If you don't have access to a group health plan, you can purchase individual health insurance. The premiums for individual policies are based on your age and your medical history in many states. (Some states mandate "community ratings" where age and health aren't pricing factors.) In many states, health insurers that consider you a bad risk can decline your application or sell you coverage that excludes your pre-existing health conditions. In some states, such as New Jersey and New York, you can buy guaranteed issue policies, where you cannot be turned away.

Don't let high premiums tempt you to go without health insurance. A catastrophic illness could devastate you both physically and financially.

The COBRA option

Another option as an early retiree is to purchase coverage under COBRA, the Consolidated Omnibus Budget Reconciliation Act. Under COBRA, if you work in a company with 20 or more employees and have group health insurance through that employer, you're eligible to continue your health benefits for 18 months after retirement. It won't be cheap: You’ll likely pay 102 percent of the group rate. Even so, it might be a cheaper than buying individual health insurance. (Read Know your COBRA rights.)

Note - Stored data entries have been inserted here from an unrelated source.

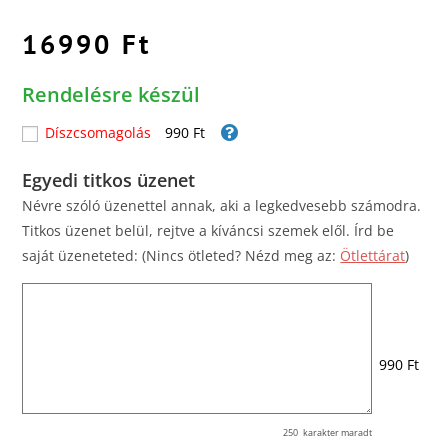
16990
Ft
Rendelésre készül
Díszcsomagolás
990 Ft
Egyedi titkos üzenet
Névre szóló üzenettel annak, aki a legkedvesebb számodra.
Titkos üzenet belül, rejtve a kíváncsi szemek elől. Írd be
saját üzeneteted: (Nincs ötleted? Nézd meg az:
Ötlettárat
)
990 Ft
250
karakter maradt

Federal and state assistance programs

If you can't afford COBRA or individual health insurance premiums, you might qualify for health insurance under Medicaid. That’s the joint federal and state program that pays for health care for low-income families with children, low-income seniors and disabled people.

Medicaid varies from state to state: Each state establishes its own eligibility standards and decides the type, amount, scope and duration of services. States might also require you to pay nominal deductibles, co-insurance or co-payments for certain services. Some states also have a "medically needy" program, in which Medicaid eligibility is extended to higher-income people who have high medical costs.

If poor health is forcing you to retire early, you might eventually be eligible for health insurance under Medicare. If you are under 65, you can get premium-free Medicare if you have been a disabled beneficiary under Social Security or the Railroad Retirement Board for more than 24 months. You should apply at the Social Security Administration office as soon as you become disabled.

Your state also might have a high-risk health insurance pool. This is usually your last resort if you have a pre-existing condition for which you can't obtain individual coverage. Your state department of insurance can provide information on its high-risk health pool, if available, and eligibility requirements.

Whatever type of plan you consider, look carefully at the exclusions, limitations and your out-of-pockets expenses, like co-payments. Investigate the plan's prescription drug benefits and how much you'd have to pay out of pocket for medicine.

For some, the transition from work to retirement can bring unforeseen and upsetting changes. If you do your homework, your health insurance doesn't have to be one of them.